#### EXTRACTED INFORMATION ####
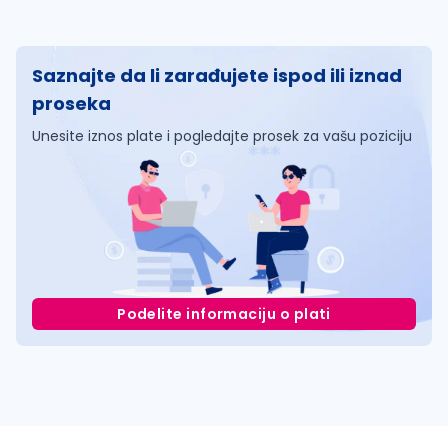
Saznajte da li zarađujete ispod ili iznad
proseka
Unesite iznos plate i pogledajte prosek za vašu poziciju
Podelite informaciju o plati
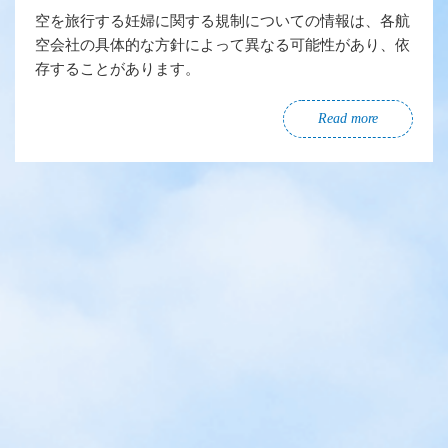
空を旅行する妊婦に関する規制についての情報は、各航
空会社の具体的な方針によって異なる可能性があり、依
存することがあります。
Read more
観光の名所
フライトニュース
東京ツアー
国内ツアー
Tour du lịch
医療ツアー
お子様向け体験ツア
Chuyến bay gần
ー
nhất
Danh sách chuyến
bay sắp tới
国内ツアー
####
| ACTIVITY |
Would you set down every line of the data above exactly, skipping the pictures?

| TASK ANSWER |
Saznajte da li zarađujete ispod ili iznad
proseka
Unesite iznos plate i pogledajte prosek za vašu poziciju
Podelite informaciju o plati
空を旅行する妊婦に関する規制についての情報は、各航
空会社の具体的な方針によって異なる可能性があり、依
存することがあります。
Read more
観光の名所
フライトニュース
東京ツアー
国内ツアー
Tour du lịch
医療ツアー
お子様向け体験ツア
Chuyến bay gần
ー
nhất
Danh sách chuyến
bay sắp tới
国内ツアー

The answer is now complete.